Fernando pudo haber sido un presidente de la república de magnitud cimera.  Pero  claro, al percibir su carisma y magnetismo natural, le cayeron encima todas las gárgolas, arpías, murciélagos, dragones de Komodo, monstruos de Gila y demonios de Tasmania que consituían sus rivales políticos.  Lo crucificaron, lo humillaron, lo vapulearon inmisericordemente.  Tipejillos que no le llegan en nobleza e hidalguía a los tobillos.  Fernando es a buen seguro el mejor ministro de vivienda que ha tenido Costa Rica. Hay naciones tan estúpidas que no saben ni siquiera cuándo se están haciendo daño a sí mismas con sus venganzas y emboscadas políticas.   Bueno, por tontos nos lo perdimos.  Por tontos nos privamos de un funcionario ejemplar y de un hombre de gran calado humano.  Por tontos dejamos pasar a nuestro lado a la magnanimidad y la nobleza, y no fuimos capaces de reconocerla.  Fernando es una persona feliz y serena.  Los que deberíamos estarnos mesándonos los cabellos por el desperdicio que cometimos somos nosotros.  Afortunadamente, somos tan idiotas que ni siquiera nos da la cabeza para cuantificar la magnitud del error cometido.  La idiotez es su propia anestesia: el idiota no sabe de lo que se pierde: esa la única de sus ventajas.

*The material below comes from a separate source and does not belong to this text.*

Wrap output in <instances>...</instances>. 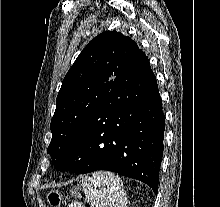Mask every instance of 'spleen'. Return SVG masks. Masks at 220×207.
Here are the masks:
<instances>
[{"label": "spleen", "instance_id": "1", "mask_svg": "<svg viewBox=\"0 0 220 207\" xmlns=\"http://www.w3.org/2000/svg\"><path fill=\"white\" fill-rule=\"evenodd\" d=\"M86 201L92 207H127L121 178L107 171H99L82 179ZM74 206L81 207L80 203ZM69 207H73V204Z\"/></svg>", "mask_w": 220, "mask_h": 207}]
</instances>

Durante muchos años estuve tratando de publicar esta semblanza en La Nación, pero por razones que no me interesa desentrañar siempre me prohibieron hacerlo.  Es parte del perfil censor, reprobador e insufriblemente arrogante que este medio ha adquirido en años recientes.  Ha de estar en manos de geniezasos insondables, de verdaderos iluminados, para permitirse esta línea de conducta.  Fuere como fuere, ¡larga vida a Fernando, el amigo, el aliado de los menesterosos, el educador, el hombre solidario, valiente, comprometido con el bienestar y la seguridad de los ciudadanos más desposeídos de nuestro país!  ¡Tu amistad es uno de los grandes títulos de gloria de mi vida!